§ **Task data**:

--- START ---

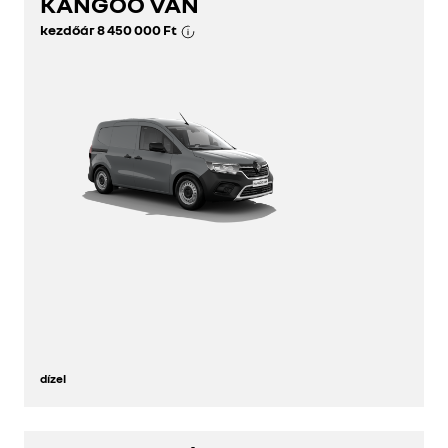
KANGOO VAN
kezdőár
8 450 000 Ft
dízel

--- END ---
--- START ---

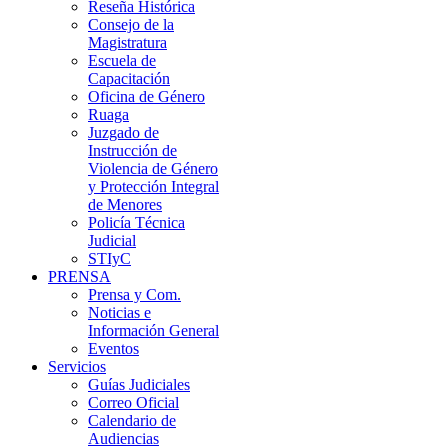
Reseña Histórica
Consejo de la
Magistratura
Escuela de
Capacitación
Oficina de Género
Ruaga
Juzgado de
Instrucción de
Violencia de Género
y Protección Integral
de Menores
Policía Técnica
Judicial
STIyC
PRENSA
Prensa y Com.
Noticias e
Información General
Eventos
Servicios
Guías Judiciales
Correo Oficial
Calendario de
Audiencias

--- END ---

§ **Task goal**:
Among the lines of the listing above, which ones hold "Género"? Copy them.

§ **Result for this exercise**:
Oficina de Género
Violencia de Género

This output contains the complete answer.